Bafra pidesinin lezzetinin ünü Samsun sınırlarını aştı
Samsun'un Bafra ilçesinde yüz yılı aşkın süredir maharetli ustaların ellerinde yoğrularak şekillenen Bafra pidesi, lezzetiyle adını da tadını da büyük şehirlere taşıdı.
Samsun'un Bafra ilçesinde, yüz yılı aşkın süredir maharetli ustaların ellerinde yoğrularak şekillenen Bafra pidesinin ünü, lezzetiyle tüm ülkeye yayılmış durumda.

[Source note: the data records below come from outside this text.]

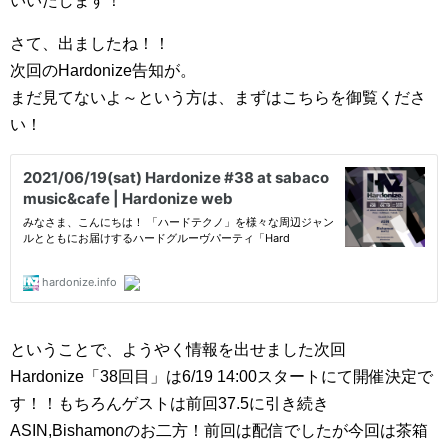
いいたします！
さて、出ましたね！！
次回のHardonize告知が。
まだ見てないよ～という方は、まずはこちらを御覧くださ
い！
ということで、ようやく情報を出せました次回
Hardonize「38回目」は6/19 14:00スタートにて開催決定で
す！！もちろんゲストは前回37.5に引き続き
ASIN,Bishamonのお二方！前回は配信でしたが今回は茶箱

Pide salonlarında müşterilere sunulmasının yanı sıra yöre insanının pazar kahvaltılarının da vazgeçilmezleri arasında yer alan Bafra pidesi, bölgenin yemek kültüründe önemli bir yer tutuyor. Bafra pidesi, düğünlerden cenazelere, askere uğurlama törenlerinden özel davetlere kadar sofralarda yerini alıyor.
Daha sonra pide salonunu açtığını anlatan Özkülünk, dayısından öğrendiği pide ustalığını iki oğluna öğrettiğini, onların da bu lezzeti geleceğe taşıyacaklarını dile getirdi.

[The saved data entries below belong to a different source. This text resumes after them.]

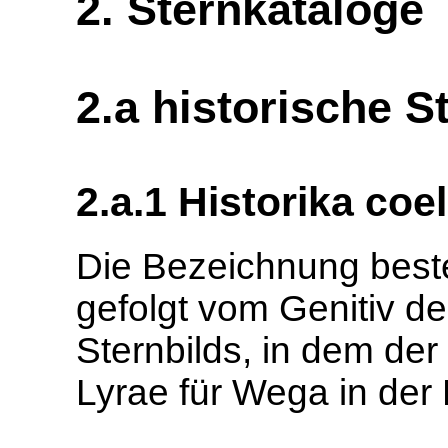
2. Sternkataloge
2.a historische 
2.a.1 Historika coe
Die Bezeichnung best
gefolgt vom Genitiv d
Sternbilds, in dem der
Lyrae für Wega in der 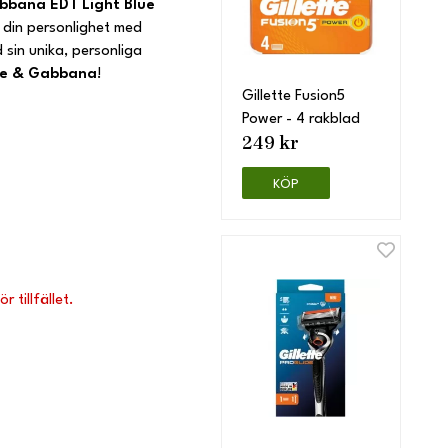
bbana EDT Light Blue
 din personlighet med
sin unika, personliga
ce & Gabbana
!
Gillette Fusion5
Power - 4 rakblad
249 kr
KÖP
 tillfället.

"Benden önce de vardı bu pide, benden sonra da olacak" diyen Özkülünk, Bafra pidesinin yaşatılmasının önemine değindi. Özkülünk, "Ben sanat olarak hep öğretmekten yanayım çünkü bir yarış var burada. Biz yabancı markalara karşı çok güçlü değiliz ama onlar gibi olabiliriz, geçebiliriz de. En azından kültürümüzü yaşatıyoruz" ifadesini kullandı.
Yörede pidenin bir kültür, adeta yaşam tarzı olduğuna işaret eden Turan Usta, şunları kaydetti: "Bizim en yoğun olduğumuz günler pazar günleridir. Pidenin kültürü öncelikle ekmek fırınlarında başladı. Sonra düğünlerimizde adet olmaya başladı. Hatta cenazelerimizde de pide dağıtılır. Pide bizim yöremizde bir kültürdür, yaşam tarzıdır. Özellikle geçmişten bugüne devam eden pazar günü pide yaptırma geleneğimiz var. Bana soruyorlar, 'Bafra pidesinin lezzetinin sırrı nedir?' diye. Bu işin sırrı sevgi. Sevgisiz hiçbir şeyi başaramayız. Bizim pidemiz gevrek, ince, şekli kapalı ve kıvrımlı. Boyu 80 santimetreye ulaşıyor. Kıymalı ve peynirli, iki ana çeşitte yapılıyor. Türkiye'nin dört bir yanından insanlar bu lezzeti tatmak için buraya geliyor."
Ailesiyle pide yemeye gelen Sunay Demircan da Bafra pidesinin, lezzetinin yanı sıra şehirdeki sosyal ve kültürel önemine değindi. Kendi çocukluğundan hatırladığı pazar günleri pide geleneğinden bahseden Demircan, "Önceden her pazar günü insanlar pide yaptırma telaşına düşerdi. O pazar evde adeta bir bayram havası olurdu. İçler hazırlanır, kıymalar kavrulur, peynirler yumurtayla eşleştirilir, içine maydanoz konur, ondan sonra bir tepsiye konularak pideciye gidilirdi. Fırınlar o gün ekmek değil, sadece pide üretirdi. Evde de önceden hazırlıklar yapılır, çaylar demlenir, turşular kavrulur, o gün 'pide günü' olurdu. Pazar günü eşittir pide günüdür" diye konuştu.